*** Begin section ***
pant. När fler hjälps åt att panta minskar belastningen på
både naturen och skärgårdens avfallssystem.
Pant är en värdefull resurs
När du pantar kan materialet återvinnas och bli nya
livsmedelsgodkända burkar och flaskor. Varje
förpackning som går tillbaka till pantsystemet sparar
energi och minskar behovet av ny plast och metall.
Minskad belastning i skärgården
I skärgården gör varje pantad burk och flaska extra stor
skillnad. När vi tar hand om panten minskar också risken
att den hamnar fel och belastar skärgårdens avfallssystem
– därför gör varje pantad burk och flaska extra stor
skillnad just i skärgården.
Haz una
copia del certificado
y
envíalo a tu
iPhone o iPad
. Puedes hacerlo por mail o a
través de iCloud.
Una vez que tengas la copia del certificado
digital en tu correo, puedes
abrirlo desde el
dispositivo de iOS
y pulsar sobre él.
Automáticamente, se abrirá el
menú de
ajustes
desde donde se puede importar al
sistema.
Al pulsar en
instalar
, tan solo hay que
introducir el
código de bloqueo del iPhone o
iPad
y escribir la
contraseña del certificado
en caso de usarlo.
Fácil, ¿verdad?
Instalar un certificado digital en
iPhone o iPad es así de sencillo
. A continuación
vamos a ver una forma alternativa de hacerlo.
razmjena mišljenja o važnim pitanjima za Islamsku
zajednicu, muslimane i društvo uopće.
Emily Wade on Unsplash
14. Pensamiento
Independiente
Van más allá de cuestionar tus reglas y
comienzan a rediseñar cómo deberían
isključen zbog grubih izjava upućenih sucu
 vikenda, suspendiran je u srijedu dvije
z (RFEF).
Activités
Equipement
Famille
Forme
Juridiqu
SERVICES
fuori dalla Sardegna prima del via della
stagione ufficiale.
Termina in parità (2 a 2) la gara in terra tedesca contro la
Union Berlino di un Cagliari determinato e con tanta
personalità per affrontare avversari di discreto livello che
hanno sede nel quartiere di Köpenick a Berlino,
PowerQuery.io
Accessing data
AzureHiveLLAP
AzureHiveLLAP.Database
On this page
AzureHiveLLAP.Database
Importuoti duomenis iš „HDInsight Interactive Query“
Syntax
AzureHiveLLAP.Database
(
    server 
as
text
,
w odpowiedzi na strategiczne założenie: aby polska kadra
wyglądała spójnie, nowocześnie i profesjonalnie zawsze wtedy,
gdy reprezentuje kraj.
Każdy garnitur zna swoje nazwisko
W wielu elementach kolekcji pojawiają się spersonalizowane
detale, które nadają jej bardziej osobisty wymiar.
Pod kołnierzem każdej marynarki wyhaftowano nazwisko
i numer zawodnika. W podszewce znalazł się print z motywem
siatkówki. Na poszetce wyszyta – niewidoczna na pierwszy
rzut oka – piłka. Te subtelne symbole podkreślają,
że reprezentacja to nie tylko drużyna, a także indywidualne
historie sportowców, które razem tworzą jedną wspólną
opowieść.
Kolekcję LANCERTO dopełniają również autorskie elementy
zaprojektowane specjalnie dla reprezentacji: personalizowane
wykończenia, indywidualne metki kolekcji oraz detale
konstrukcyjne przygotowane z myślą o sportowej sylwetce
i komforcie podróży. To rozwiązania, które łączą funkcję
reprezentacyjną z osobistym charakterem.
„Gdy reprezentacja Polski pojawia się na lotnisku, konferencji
*** End section ***
*** Begin section ***
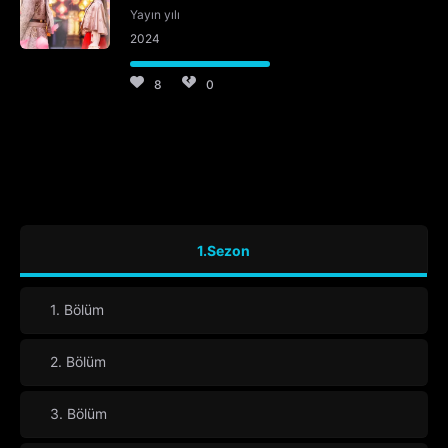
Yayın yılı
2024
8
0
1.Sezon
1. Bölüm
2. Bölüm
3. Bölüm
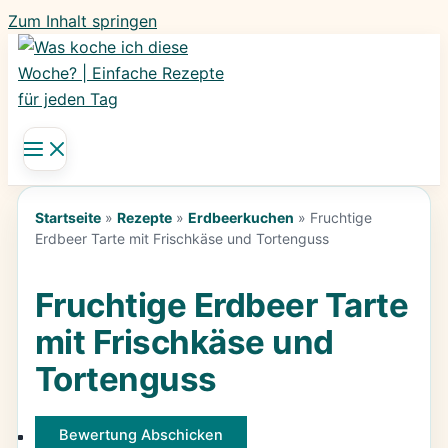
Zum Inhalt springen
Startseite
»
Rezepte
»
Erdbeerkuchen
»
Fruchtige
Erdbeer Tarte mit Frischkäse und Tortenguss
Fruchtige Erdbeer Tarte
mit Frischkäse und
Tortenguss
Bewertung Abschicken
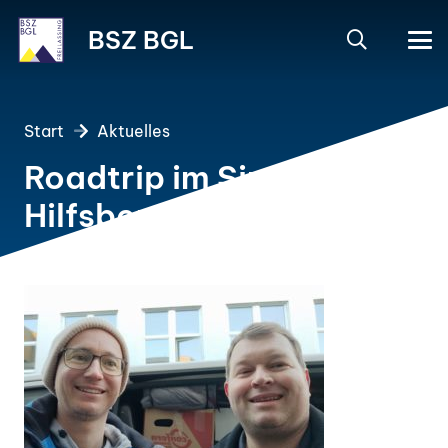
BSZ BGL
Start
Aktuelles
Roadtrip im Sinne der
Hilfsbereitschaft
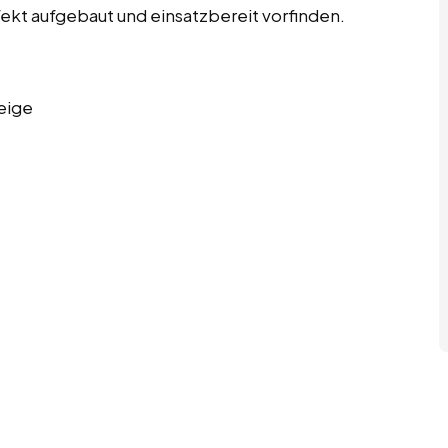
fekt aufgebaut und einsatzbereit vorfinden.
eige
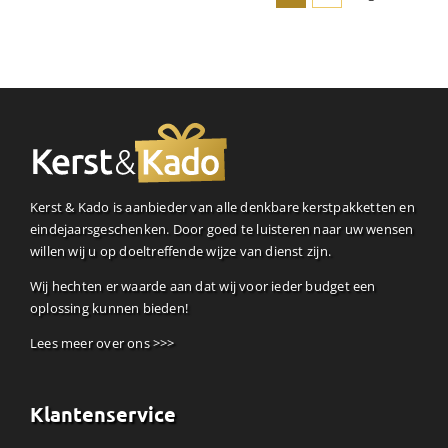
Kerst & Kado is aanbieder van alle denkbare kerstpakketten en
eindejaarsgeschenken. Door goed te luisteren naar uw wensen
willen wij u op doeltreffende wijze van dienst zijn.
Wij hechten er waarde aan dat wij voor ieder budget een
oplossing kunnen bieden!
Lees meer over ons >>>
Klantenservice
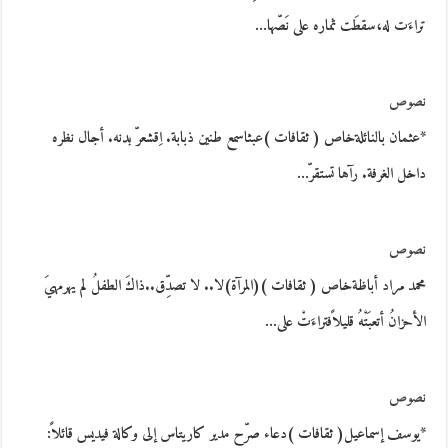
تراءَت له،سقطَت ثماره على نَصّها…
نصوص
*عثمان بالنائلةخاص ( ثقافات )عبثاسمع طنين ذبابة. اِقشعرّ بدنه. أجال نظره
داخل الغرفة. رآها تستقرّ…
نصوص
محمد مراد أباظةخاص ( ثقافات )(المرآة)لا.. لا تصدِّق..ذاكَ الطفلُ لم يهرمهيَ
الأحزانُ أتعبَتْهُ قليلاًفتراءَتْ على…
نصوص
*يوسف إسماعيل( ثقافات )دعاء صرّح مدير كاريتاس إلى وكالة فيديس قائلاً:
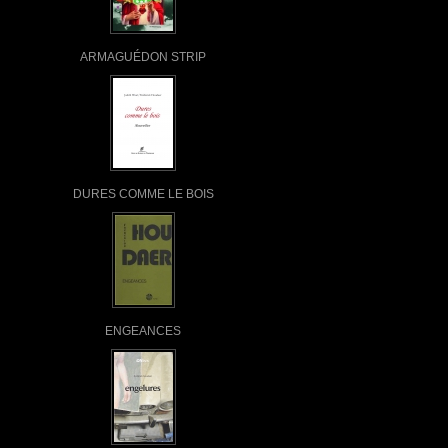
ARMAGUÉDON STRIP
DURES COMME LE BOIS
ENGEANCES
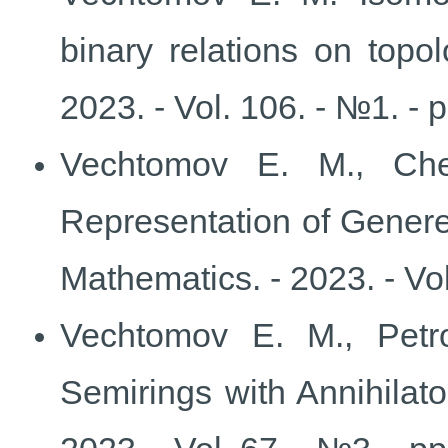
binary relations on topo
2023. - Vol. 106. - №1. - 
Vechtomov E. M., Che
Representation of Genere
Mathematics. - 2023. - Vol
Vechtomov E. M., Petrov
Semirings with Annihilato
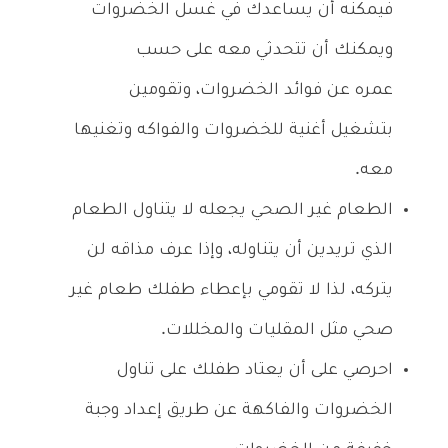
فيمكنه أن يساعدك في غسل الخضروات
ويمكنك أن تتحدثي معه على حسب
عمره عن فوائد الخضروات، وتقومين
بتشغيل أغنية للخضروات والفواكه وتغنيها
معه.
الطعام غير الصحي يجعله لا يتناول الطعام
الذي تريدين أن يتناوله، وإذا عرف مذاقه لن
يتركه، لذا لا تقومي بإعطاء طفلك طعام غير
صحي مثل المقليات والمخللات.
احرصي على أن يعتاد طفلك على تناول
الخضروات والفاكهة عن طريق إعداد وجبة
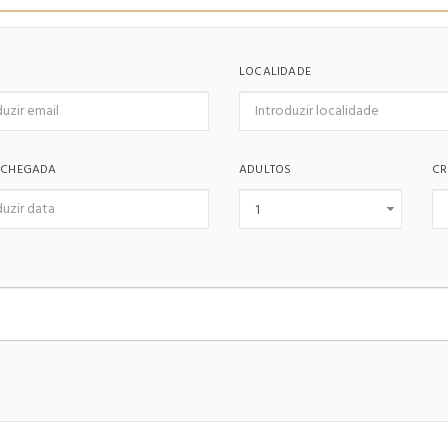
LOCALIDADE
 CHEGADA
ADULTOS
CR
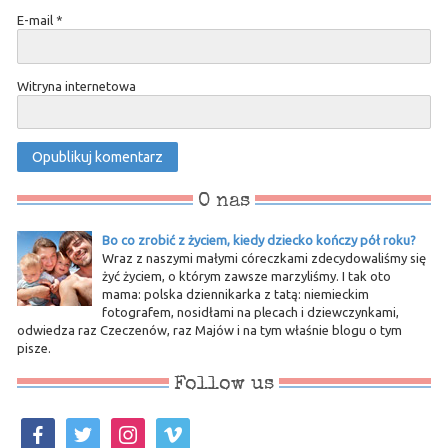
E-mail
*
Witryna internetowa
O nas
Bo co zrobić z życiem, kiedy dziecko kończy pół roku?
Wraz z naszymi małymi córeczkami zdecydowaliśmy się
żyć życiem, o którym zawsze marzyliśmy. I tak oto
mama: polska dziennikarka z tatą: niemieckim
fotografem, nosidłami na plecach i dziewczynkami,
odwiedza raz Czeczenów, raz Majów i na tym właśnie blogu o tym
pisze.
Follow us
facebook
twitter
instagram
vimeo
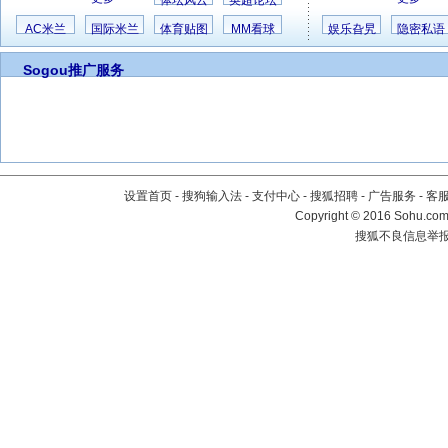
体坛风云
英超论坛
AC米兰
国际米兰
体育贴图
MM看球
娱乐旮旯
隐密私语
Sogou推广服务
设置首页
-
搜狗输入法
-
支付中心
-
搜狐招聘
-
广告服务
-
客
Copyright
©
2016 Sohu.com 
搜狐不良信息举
*** End section ***
*** Begin section ***
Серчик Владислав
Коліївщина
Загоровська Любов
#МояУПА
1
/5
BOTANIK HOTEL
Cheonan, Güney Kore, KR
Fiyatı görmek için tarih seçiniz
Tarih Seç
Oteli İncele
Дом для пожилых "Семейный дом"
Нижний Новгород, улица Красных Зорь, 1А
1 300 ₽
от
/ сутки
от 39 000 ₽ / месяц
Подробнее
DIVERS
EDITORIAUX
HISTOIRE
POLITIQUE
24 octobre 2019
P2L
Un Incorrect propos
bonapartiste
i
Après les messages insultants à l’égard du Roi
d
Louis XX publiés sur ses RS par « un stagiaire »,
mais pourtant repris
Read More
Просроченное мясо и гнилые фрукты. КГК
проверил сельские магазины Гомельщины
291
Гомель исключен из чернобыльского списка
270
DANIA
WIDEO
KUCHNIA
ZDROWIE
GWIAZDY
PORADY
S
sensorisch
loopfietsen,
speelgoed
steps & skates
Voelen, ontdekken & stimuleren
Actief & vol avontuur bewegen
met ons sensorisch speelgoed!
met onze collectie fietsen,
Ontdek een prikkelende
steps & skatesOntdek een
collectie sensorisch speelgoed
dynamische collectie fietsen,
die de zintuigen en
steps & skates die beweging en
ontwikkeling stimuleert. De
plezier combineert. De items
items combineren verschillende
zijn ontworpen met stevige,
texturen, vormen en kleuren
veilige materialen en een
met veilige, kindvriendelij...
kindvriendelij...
*** End section ***
*DIRECTIONS*. Copy all lines of the listing above that contain the string "veilige".

*TASK ANSWER*.
veilige materialen en een
met veilige, kindvriendelij...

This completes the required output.